Immigration and firm news

Court Holds Access to Government Files Essential in Immigration Proceedings

In a very important 9th Circuit Court of Appeals decision, Dent v. Holder, No. 09-71987, November 9, 2010, the Court held that Mr. Dent was entitled to his immigration files in order to have a full and fair hearing under the Due Process Clause of the 5th Amendment to the U.S. Constitution. Mr. Dent represented himself in an Immigration Court Proceedings. He was charged with being deportable because of an aggravated felony. However, he alleged that he had been adopted by a U.S. Citizen when he was eleven years old. The Immigration Judge gave him opportunities to produce his adoption papers and his adoptive mother’s U.S. citizenship status papers. Ms. Dent was born in 1904 when birth records were not kept, and she died while on an annual trip to Honduras from where she had originally met Mr. Dent and decided to adopt him. Mr. Dent claimed his adopted mother’s papers were in the government files because she had to present them in order to bring him to the U.S. Unbeknownst to Mr. Dent, for years there was a government file never turned over to him that contained his mother’s and his applications for naturalization. In what looks like an abhorrent set of circumstances, the government may have denied the mother’s naturalization 27 years after she filed it and long after the Immigration Judge denied his case and he appealed. The Court was concerned about the authenticity of the adjudication of the naturalization applications.

The Court held that Mr. Dent was entitled to copies of his A files so that he could challenge the deportation charges against him, particularly since he claimed to be a naturalized U.S. citizen. (Immigration application files are often referred to as “A files” because each immigrant is assigned a number starting with A followed by several digits.) The Court stated:

It would indeed be unconstitutional if the law entitled an alien in removal proceedings to his A-file, but denied him access to it until it was too late to use it. That would unreasonably impute to Congress and the agency a Kafkaesque sense of humor about aliens’ rights.

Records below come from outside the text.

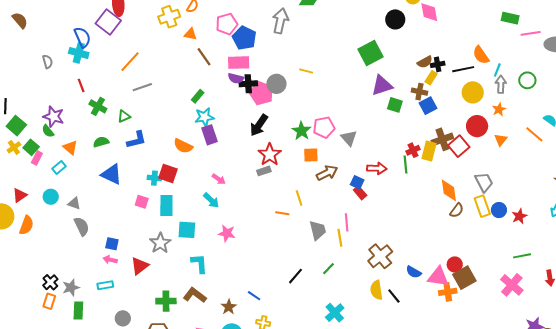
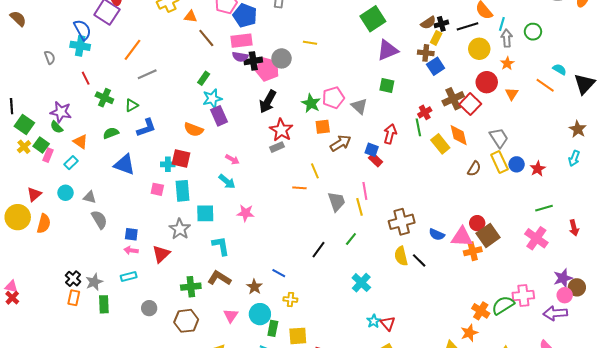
green square: (395, 105) -> (387, 85), moved
yellow rectangle: (429, 151) -> (440, 144), moved, turned -48
red arrow: (377, 168) -> (390, 134), turned -72
orange diamond: (449, 190) -> (459, 135), moved
brown cross: (380, 256) -> (402, 222), turned 30

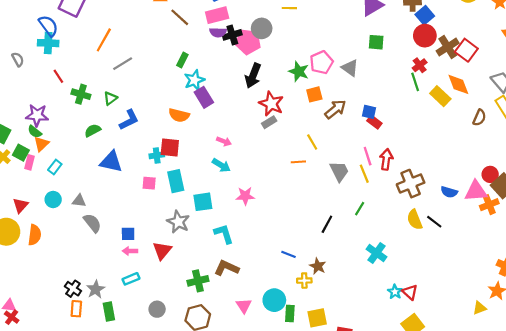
red circle: (487, 82) -> (425, 36), moved
red arrow: (390, 134) -> (386, 159), moved
orange triangle: (80, 142) -> (41, 144), moved, turned 49
brown star: (254, 287) -> (318, 266), moved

Prejudice here is plain, because the A-file, when it is fully examined and this case adjudicated on all the facts, may show that Dent is a naturalized citizen of the United States.

The Court acknowledged the difficulties people before the Immigration Courts have when they are unrepresented and when they try to navigate the complexities of immigration law by themselves. The Court held that individuals in removal proceedings must be given a copy of their files to meet the burden of proof in removal proceedings and that they should not have to wait for the results of a Freedom of Information Act Request (FOIA).

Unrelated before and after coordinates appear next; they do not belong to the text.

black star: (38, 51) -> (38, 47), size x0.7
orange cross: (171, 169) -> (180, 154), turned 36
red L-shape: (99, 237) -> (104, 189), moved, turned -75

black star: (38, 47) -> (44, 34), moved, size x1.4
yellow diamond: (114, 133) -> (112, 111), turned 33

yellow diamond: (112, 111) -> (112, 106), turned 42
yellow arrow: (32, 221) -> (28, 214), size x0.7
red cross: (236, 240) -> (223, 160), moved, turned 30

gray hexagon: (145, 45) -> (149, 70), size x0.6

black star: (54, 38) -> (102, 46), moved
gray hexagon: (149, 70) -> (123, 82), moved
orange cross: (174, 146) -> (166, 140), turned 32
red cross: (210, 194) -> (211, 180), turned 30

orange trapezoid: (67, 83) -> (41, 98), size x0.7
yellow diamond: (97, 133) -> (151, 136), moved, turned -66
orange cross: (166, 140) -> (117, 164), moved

Those of us who frequently file FOIA requests for our clients know that it can take months if not a year or more to obtain their files. Even then we often receive heavily redacted files. The Court acknowledged that a person could be deported during the time it takes to get a response to a FOIA request. The Court held that it is by statute that individuals before the Immigration Courts are mandated to have access to any records or documents pertaining to a person’s entry or admission into the U.S. But it is by regulation that one files a FOIA request for “records” not necessarily having to do with removal proceedings. Because of the time it can take to get a FOIA response, the Court acknowledged that a person’s Due Process rights could be violated where the statute mandates access to the file.

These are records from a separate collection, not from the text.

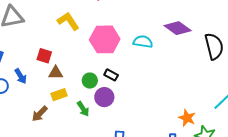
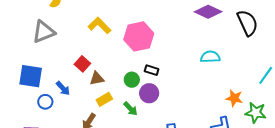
cyan semicircle: (143, 42) -> (210, 57), moved
red square: (44, 56) -> (82, 64), turned 35

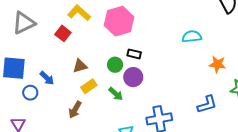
red square: (82, 64) -> (63, 33), moved
orange star: (234, 98) -> (217, 64), moved

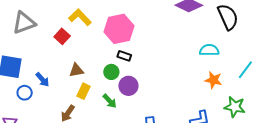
cyan semicircle: (192, 37) -> (209, 50), moved
black rectangle: (134, 54) -> (124, 56), moved
yellow rectangle: (89, 86) -> (84, 91), turned -35

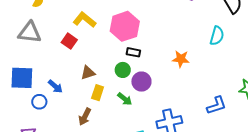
gray triangle: (24, 23) -> (30, 32), turned 35
cyan semicircle: (209, 50) -> (217, 36), turned 114
orange star: (213, 80) -> (181, 59), moved

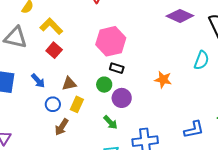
yellow L-shape: (84, 20) -> (51, 26), moved
blue arrow: (55, 86) -> (38, 81), moved
green arrow: (125, 99) -> (110, 122), moved
blue circle: (39, 102) -> (53, 104), moved

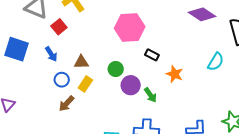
red square: (54, 50) -> (59, 27), moved
black rectangle: (117, 68) -> (152, 55), moved
green arrow: (110, 122) -> (150, 95), moved

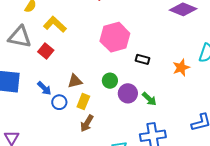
blue arrow: (51, 54) -> (44, 88), moved
orange star: (175, 74) -> (181, 68), moved, turned -30
brown arrow: (66, 104) -> (87, 123), moved

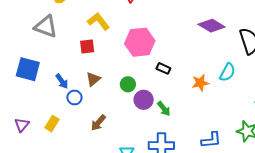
yellow L-shape: (55, 24) -> (98, 21), moved
red square: (46, 51) -> (87, 46), moved, turned 35
brown triangle: (75, 81) -> (93, 79), turned -35
yellow rectangle: (83, 102) -> (52, 124), moved

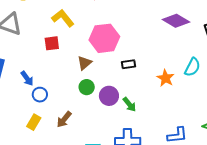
black rectangle: (163, 68) -> (128, 64), turned -32
brown triangle: (93, 79) -> (84, 63), moved
orange star: (200, 83) -> (166, 78), turned -30
green circle: (128, 84) -> (87, 87), moved
yellow rectangle: (52, 124) -> (34, 122), moved

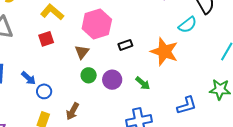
cyan semicircle: (192, 67) -> (187, 25), moved, turned 36
orange star: (166, 78) -> (164, 52), size x1.6
green arrow: (129, 104) -> (143, 83), moved

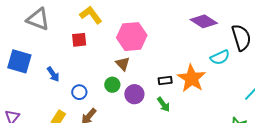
black rectangle: (125, 45) -> (165, 80), moved
brown triangle: (82, 52) -> (123, 64), moved, turned -35
blue circle: (44, 91) -> (79, 92), moved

This case has huge implications for immigration practitioners. Although there is a process to get FOIA requests expedited in removal proceedings, the fact is the file is heavily redacted and often not timely to meet Court hearings or to plan strategy. Moreover, this case highlights two issues I have discussed in earlier posts. One concerns the extra problems created by the lack of counsel. As I noted in my post on October 29, 2010, NPR Highlights Role of Private Prisons Behind Arizona’s SB1070, the Executive Office of Immigration Review (EOIR) which runs the Immigration Courts estimates that 60% of individuals before the Courts are unrepresented. This case also highlights the scenarios I mentioned in my November 9, 2010 post on U.S. Citizen Documentation Problems Stem from Immigration Enforcement When the government can hide the ball by keeping information from immigrants and U.S. citizens in court, justice is not served, especially where the ultimate penalty can be banishment from the U.S. and possibly death abroad.